Army now awarding contracts based on cross-functional team recommendations

The Army is preparing to award contracts based on the findings of the cross-functional team responsible for a better protected, more mobile tactical network and...

About eight months ago, the Army announced it was embarking on its biggest acquisition reform effort in nearly 40 years.

In order to do that the service set up six cross-functional teams to focus on the Army’s top six modernization priorities.

Now, the Army is preparing to award contracts based on the findings of the cross-functional team responsible for a better protected, more mobile tactical network and interoperability between forces.

“We’re going after some emerging capabilities funding to explore some other alternatives. It’s really 2017 dollars that were available from the office of the secretary of defense that we are going to put a few things on contract by the end of this fiscal year to attack four areas in two of our lines of effort,” Maj. Gen. Pete Gallagher, the Army Network Cross Functional Team director, said during a June 21 speech at an AFCEA event in Arlington, Virginia.

Gallagher also said the Army will be using some of its 2018 money to buy research and development efforts. A large swath of 2018 money for networks is also going to support security force assistance brigades in Afghanistan.

The cross-functional teams, which also inform the Army on long-range precision weapons, a next-generation combat vehicle, future vertical lift platforms and missile defense, are currently informing the Army on its acquisition plans through 2024.

This is especially pertinent since the Army just released its vision for the force through 2028.

Doing that is a big and expensive task, which involves ramping up the Army’s size and capabilities until 2022.

“The Army of 2028 will be able to deploy, fight and win decisively against any adversary, anytime and anywhere in a joint, multi-domain, high-intensity conflict while simultaneously deterring others and maintaining its ability to conduct irregular warfare,” Army Secretary Mark Esper said June 5.

Gallagher said the secretary and Army chief of staff made it clear they will fund modernization going forward, despite what kind of budget the service ends up with.

“We are not trying to go forward with flat [budgets] we are trying to go forward with focus. That focus is which of those program lines are going to give us the best bang for the buck to get us the network we need and then where can we afford to divest,” Gallagher said. “We spent a lot of time on that the past couple of weeks on divesture recommendations and then where do we need to invest heavy in certain program lines that’s going to give us the maximum network flexibility we are going to need going through 2024 that’s going to set the conveyor belt and the glide path to get the chief and the secretary what they want by 2028.”

Along with the cross-functional teams, the Army is setting up its Futures Command which will oversee the reformed acquisition structure.

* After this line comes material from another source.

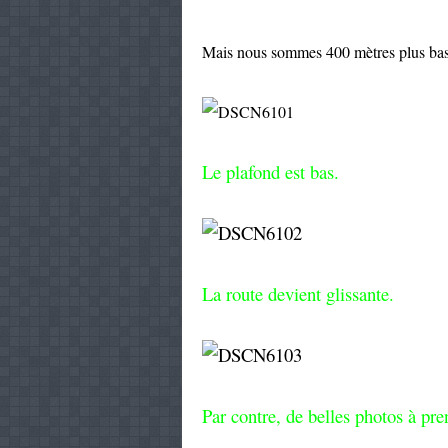
Mais nous sommes 400 mètres plus bas
Le plafond est bas.
La route devient glissante.
Par contre, de belles photos à pre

“Just to put things in context, when you say we’ve been here before, we’ve taken on modernizing our networks before, but not like this. Not in this type of environment,” said Lt. Gen. Bruce Crawford, the Army’s chief information officer. “The last time we took on an effort of this magnitude the internet was just beginning to take shape. It existed in laboratories and there were some who were proficient who had really thought it through … but not the institution. Social media was just a dream and there was no such thing as software defined capability.”

Crawford said there was barely any formation of thought around what threats the internet posed to networks.

He said what makes the Army’s new effort different is it takes an institutional effort to modernization and is informed by feedback from soldiers and commanders.

“With a few exceptions, what we have is essentially a linear process — going from an idea, writing up a big requirements document and then vetting it through multiple steps — it takes years, and it’s just not going to be effective going into the future,” Gen. Mark Milley, the Army’s chief of staff, told reporters in 2017 during the rollout of Futures Command. “So we’re going to re-engineer the corporation.”